Lack of Foresight

The prize for lack of foresight just has to go to Harold Goddijn when commenting on the embarrassing revelations that his company, Tom Tom had been selling aggregated traffic data to the government who had in turn been letting the police have it for the purposes of setting speed traps:

“We never foresaw this kind of use and many of our clients are not happy about it,” he wrote, and promised licensing agreements would “prevent this type of use in the future.”

Too late. The genie is out of the bottle. As for unforeseeable outcomes; hardly. I’d have thought it eminently foreseeable. The state in all its forms and all of its agencies is not your friend. If it can find a way to extort money from the public, it will. The beast is neve sated, it always comes back for more and it is always looking for useful idiots. Step forward, Mr Goddijn –  and in the process, you have damaged the reputation of your business.

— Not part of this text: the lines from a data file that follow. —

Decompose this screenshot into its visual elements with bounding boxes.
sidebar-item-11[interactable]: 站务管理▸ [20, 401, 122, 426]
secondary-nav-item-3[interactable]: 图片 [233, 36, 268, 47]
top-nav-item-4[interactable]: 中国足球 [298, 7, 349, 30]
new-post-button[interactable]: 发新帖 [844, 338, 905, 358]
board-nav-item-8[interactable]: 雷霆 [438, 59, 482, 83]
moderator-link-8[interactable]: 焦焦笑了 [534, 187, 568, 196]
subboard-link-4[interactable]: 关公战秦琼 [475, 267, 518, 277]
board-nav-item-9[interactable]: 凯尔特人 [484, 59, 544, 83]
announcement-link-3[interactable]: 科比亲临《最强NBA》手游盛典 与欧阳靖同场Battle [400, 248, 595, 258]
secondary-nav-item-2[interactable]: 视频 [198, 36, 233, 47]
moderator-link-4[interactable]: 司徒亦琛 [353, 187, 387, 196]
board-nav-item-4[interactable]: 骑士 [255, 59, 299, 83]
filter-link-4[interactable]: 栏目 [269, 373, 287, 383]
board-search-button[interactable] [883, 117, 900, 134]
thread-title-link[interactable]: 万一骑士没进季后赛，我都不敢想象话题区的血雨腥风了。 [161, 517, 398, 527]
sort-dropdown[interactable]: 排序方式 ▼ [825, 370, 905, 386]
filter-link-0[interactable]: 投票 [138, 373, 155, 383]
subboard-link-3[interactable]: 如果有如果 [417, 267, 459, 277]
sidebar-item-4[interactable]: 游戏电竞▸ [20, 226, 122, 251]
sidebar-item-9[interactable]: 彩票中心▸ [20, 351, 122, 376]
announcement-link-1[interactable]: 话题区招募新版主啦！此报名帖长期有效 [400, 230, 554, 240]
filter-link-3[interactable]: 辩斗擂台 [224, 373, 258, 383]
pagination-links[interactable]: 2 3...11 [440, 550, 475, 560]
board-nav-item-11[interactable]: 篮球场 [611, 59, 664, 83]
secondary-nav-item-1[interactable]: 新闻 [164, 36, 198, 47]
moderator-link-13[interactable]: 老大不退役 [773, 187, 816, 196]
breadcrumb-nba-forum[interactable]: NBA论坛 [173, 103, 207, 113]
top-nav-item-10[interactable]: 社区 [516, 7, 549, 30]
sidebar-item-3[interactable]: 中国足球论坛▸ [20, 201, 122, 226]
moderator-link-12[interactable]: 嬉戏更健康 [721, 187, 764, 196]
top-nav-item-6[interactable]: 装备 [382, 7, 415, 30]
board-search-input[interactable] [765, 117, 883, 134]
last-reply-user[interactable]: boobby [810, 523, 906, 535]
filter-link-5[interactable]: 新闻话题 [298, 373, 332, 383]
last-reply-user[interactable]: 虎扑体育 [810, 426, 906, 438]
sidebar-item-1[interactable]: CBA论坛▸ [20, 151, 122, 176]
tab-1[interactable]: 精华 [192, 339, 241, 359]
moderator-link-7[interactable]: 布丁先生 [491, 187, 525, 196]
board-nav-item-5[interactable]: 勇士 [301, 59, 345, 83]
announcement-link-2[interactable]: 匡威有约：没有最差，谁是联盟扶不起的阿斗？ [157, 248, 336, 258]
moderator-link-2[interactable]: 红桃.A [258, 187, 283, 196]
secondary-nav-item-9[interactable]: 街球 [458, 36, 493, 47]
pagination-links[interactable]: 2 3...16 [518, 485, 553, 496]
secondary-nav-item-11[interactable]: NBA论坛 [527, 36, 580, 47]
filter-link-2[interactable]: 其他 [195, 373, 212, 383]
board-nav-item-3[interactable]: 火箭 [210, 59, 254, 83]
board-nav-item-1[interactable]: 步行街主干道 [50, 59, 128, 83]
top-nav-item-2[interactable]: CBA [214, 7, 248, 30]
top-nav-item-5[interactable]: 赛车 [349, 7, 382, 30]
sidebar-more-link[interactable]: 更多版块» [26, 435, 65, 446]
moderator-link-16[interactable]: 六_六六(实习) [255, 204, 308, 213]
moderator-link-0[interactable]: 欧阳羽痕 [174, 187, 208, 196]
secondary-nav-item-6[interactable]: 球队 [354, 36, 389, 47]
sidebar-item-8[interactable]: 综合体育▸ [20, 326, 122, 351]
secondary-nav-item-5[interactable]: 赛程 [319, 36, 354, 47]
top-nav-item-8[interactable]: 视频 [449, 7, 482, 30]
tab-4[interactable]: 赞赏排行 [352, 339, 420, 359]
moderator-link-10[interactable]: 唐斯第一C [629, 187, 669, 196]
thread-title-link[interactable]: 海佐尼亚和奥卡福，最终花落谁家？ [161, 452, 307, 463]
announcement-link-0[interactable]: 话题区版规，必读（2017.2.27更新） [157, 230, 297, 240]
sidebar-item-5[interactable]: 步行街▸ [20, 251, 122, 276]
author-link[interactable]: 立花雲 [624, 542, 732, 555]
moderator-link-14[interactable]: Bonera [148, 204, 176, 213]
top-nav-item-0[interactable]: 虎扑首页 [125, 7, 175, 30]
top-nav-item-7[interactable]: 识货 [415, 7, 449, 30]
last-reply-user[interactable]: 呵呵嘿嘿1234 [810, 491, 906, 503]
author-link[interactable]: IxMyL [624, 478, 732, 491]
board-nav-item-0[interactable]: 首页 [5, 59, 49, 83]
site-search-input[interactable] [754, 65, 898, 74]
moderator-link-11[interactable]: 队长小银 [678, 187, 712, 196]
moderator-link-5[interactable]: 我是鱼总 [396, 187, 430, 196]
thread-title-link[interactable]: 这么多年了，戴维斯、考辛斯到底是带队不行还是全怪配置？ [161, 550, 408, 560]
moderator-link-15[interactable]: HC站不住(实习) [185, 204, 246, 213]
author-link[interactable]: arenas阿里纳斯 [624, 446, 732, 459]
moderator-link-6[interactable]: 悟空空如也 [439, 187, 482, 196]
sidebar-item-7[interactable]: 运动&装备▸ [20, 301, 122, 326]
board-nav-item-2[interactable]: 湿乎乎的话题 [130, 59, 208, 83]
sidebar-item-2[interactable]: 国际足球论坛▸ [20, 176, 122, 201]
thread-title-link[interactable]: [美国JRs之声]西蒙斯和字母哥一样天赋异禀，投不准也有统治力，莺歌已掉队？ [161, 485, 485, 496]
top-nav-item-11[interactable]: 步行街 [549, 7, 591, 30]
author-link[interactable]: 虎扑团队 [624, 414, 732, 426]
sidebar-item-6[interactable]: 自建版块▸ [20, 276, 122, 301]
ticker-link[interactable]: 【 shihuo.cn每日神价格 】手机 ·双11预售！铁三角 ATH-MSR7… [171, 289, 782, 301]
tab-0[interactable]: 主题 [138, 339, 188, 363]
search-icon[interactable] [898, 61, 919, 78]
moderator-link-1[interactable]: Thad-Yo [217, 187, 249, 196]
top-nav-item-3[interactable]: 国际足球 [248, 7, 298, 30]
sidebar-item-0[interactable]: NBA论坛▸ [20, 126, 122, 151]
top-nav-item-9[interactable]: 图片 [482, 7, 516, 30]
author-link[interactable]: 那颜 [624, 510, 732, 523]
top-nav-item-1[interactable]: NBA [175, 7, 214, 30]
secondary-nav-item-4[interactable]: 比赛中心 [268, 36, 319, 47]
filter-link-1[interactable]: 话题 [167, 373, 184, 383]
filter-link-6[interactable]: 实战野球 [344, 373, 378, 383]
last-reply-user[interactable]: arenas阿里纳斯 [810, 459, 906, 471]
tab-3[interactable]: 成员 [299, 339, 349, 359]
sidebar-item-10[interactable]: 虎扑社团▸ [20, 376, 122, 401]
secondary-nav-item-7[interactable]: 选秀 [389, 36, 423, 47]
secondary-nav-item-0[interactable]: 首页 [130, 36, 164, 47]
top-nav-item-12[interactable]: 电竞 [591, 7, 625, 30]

I don’t use Tom Tom stanavs –  my preference is for Garmin. Now, I wonder what they’ve been up to?

2 Comments

  1. Some of us point-blank won’t go near ShatNavs.
    They are incredibly dangerous.
    1] Their information is notoriously unreliable
    2] The number of times I’ve had to avoid some cretinous idiot suddenly “obeying” his (or her – usually his) computerised instructions right in front of me gives me the willies.
    if I rear-end these morons in mt L-R it’s going to be my fault, but they are trundling along, and suddenly slow-down/ &/or brake &/or veer of, with NO WARNING AT ALL, so that, even if you were keeping a rasonable distance, suddenly you aren’t any morte.

    In the best-mapped country on the planet, there is no need or excuse for these dangerous toys.
    Anyway, I have a full set of the OS 1:50 000 scale, so there!

  2. road pricing ‘ideas’ by the EU almost without exception include exposing us all to this problem.